Controlling the mind is the only safeguard against satanic activities.
Satanic activity, the forces of the adversary to God, always come from the inner working of the mind of man. As Paul warned the Philippians,
For many walk, of whom I have told you often, and now tell you even weeping, that they are the enemies of the cross of Christ: Whose end is destruction, whose God is their belly, and whose glory is in their shame, who mind earthly things” (3:18-19).
Controlling the mind is the challenge of every man. The glory of man (the intellectual power of the mind under control of the Holy Spirit) becomes the shame of man (the power of the carnal mind now taking man down and away from God with every thought).

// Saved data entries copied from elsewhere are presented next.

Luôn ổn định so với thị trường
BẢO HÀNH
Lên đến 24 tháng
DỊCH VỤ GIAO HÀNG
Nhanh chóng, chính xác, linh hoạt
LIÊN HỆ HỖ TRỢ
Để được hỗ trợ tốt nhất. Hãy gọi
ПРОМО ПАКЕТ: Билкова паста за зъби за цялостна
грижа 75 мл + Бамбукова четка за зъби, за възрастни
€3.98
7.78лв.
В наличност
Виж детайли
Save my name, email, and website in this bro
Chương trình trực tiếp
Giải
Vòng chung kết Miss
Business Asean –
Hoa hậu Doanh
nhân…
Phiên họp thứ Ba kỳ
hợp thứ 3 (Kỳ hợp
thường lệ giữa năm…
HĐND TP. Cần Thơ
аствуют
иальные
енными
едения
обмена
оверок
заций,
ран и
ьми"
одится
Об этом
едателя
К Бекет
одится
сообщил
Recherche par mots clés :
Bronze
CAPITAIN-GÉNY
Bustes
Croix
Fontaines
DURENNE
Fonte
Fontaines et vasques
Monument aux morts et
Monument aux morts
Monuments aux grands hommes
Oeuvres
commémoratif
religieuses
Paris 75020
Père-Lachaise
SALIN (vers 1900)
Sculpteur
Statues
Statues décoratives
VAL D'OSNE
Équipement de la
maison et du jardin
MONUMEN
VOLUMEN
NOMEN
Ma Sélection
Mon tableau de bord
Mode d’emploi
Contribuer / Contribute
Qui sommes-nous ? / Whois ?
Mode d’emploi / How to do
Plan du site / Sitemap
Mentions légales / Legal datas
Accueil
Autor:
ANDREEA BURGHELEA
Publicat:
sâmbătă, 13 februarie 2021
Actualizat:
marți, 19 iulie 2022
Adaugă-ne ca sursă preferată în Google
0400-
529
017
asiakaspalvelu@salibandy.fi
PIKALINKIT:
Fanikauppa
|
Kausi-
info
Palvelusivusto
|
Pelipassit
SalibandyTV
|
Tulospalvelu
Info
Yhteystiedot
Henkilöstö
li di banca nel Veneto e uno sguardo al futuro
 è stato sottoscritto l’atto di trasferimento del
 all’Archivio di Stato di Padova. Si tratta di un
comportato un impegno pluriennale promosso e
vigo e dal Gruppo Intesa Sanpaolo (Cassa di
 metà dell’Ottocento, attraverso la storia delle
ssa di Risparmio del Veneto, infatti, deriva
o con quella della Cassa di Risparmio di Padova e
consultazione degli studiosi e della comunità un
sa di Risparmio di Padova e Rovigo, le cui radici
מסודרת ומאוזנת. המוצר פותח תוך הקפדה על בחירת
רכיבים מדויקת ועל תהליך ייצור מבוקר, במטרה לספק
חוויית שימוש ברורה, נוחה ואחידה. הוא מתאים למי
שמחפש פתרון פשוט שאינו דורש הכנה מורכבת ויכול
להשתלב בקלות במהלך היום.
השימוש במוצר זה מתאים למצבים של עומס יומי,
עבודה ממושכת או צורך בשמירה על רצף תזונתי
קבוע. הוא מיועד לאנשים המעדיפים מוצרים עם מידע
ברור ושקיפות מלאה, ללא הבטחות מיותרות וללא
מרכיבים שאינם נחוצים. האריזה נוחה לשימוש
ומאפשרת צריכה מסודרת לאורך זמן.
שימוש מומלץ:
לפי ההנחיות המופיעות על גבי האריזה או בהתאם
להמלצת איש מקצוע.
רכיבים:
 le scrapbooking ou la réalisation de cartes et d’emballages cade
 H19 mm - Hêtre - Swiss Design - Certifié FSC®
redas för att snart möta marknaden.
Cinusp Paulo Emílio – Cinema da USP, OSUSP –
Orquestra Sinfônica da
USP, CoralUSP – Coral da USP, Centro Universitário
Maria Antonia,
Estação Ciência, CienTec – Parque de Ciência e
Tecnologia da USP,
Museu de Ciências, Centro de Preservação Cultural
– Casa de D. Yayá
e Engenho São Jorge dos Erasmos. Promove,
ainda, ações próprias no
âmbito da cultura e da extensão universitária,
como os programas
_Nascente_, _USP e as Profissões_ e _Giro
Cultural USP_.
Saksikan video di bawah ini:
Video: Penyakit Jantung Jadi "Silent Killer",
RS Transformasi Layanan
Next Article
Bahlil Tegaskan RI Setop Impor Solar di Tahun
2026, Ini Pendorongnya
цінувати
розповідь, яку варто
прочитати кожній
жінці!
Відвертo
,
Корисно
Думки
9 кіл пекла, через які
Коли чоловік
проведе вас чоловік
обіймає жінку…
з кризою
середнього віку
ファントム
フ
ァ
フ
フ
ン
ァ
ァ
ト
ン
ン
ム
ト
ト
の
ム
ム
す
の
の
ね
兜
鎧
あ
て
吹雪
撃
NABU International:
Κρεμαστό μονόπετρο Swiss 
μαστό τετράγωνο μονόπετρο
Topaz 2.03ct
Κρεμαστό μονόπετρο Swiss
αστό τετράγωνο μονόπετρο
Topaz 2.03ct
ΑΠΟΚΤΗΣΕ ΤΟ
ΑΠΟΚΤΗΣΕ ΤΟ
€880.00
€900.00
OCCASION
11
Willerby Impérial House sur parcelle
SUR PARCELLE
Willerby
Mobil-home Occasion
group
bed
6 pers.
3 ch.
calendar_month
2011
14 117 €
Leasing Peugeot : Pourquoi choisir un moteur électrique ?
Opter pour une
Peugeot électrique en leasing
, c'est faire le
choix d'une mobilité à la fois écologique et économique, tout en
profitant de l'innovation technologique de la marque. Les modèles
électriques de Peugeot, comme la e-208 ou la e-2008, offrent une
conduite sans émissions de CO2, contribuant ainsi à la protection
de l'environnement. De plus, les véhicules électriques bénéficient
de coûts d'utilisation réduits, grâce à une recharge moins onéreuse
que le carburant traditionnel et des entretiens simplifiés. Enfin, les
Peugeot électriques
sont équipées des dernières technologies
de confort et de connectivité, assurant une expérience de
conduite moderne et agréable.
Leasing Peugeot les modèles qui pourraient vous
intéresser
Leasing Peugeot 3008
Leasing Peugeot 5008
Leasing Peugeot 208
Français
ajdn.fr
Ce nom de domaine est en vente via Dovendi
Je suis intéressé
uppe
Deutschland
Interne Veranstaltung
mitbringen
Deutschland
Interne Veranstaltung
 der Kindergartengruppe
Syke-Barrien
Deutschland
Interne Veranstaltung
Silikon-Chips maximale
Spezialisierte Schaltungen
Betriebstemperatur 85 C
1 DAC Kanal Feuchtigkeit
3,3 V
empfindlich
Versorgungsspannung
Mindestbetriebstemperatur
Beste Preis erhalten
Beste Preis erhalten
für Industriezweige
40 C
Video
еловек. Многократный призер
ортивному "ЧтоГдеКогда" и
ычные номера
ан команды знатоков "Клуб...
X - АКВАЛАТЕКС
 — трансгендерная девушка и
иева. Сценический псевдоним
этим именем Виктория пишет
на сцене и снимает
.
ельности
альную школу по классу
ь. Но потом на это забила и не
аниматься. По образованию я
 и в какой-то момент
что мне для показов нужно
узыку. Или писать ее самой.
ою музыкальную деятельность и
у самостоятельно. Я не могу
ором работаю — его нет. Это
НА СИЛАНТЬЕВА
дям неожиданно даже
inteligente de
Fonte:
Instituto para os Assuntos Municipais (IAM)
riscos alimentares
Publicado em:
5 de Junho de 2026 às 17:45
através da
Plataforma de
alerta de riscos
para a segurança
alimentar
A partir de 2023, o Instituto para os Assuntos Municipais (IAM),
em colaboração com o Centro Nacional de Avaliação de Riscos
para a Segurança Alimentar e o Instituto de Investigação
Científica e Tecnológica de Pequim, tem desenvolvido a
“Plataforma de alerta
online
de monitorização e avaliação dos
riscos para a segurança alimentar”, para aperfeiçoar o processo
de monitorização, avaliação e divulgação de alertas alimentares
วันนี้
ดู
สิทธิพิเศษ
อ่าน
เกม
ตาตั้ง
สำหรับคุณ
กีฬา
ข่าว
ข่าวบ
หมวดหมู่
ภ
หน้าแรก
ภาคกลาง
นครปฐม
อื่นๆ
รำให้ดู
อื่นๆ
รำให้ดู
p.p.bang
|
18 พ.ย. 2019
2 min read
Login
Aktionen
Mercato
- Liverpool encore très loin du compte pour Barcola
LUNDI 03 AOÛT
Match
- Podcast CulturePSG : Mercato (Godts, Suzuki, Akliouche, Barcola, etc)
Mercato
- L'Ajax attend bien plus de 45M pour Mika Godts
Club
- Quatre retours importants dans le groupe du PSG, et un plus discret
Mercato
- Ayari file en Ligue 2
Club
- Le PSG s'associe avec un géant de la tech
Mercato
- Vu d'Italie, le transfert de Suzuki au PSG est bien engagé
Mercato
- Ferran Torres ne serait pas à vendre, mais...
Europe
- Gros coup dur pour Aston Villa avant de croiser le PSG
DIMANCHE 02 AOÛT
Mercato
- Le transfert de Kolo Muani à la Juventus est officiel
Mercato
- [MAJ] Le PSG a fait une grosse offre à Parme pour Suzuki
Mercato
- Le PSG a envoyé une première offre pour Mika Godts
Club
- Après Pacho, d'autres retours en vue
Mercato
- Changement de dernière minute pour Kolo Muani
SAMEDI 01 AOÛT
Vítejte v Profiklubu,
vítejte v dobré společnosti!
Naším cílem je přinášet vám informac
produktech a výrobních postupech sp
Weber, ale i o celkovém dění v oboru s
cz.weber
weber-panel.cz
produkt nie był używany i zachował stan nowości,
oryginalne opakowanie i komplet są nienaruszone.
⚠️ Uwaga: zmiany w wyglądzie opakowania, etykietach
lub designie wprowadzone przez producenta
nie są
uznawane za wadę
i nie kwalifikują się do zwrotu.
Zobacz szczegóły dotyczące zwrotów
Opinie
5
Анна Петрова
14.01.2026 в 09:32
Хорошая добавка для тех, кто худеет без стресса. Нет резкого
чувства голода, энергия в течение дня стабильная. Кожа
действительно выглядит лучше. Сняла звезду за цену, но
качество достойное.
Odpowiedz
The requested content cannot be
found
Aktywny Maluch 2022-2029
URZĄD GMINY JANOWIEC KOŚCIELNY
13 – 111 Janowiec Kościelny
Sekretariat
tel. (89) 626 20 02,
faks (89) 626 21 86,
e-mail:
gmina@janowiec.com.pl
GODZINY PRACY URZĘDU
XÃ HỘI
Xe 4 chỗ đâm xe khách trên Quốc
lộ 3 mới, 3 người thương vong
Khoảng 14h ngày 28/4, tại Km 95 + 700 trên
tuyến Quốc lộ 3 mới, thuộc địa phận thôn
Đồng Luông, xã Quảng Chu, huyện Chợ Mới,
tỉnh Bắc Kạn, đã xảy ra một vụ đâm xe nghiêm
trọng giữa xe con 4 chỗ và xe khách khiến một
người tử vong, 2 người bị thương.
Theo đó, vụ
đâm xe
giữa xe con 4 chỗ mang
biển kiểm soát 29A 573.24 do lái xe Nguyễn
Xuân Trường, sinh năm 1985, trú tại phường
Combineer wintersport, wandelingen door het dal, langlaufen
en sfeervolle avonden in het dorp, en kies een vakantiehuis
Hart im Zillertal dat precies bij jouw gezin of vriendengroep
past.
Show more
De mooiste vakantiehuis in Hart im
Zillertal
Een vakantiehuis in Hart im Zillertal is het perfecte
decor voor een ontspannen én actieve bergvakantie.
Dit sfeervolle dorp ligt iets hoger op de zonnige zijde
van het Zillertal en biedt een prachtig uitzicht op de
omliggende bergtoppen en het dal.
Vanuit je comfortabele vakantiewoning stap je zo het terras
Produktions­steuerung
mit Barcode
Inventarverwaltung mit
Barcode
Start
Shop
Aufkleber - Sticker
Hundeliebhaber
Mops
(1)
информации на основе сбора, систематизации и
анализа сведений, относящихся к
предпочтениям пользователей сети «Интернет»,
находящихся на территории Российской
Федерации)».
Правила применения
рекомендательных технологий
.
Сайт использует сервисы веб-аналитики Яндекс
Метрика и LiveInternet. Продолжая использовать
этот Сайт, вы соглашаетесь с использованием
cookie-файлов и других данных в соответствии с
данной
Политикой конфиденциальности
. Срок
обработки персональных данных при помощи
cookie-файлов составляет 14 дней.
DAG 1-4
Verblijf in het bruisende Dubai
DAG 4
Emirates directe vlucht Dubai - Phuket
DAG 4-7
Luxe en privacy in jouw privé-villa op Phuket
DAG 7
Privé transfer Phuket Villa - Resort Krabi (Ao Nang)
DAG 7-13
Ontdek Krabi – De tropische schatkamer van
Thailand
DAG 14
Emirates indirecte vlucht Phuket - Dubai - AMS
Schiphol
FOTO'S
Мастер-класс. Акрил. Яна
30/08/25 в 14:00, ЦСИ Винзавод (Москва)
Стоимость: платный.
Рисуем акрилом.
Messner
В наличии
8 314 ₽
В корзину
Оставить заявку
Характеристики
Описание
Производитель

In a world created by his fantasies and imaginations, man now believes he controls the events of his life. God still rules every action of the universe, but in the make believe world of his mind man thinks he is in control. His own imagination becomes the great adversary to the ways of God. The ultimate adversary in every man’s life is always the carnal mind, the mind out from under the control of the Holy Spirit. The Holy Spirit, manifesting Jesus in your life is the only cure for controlling the mind.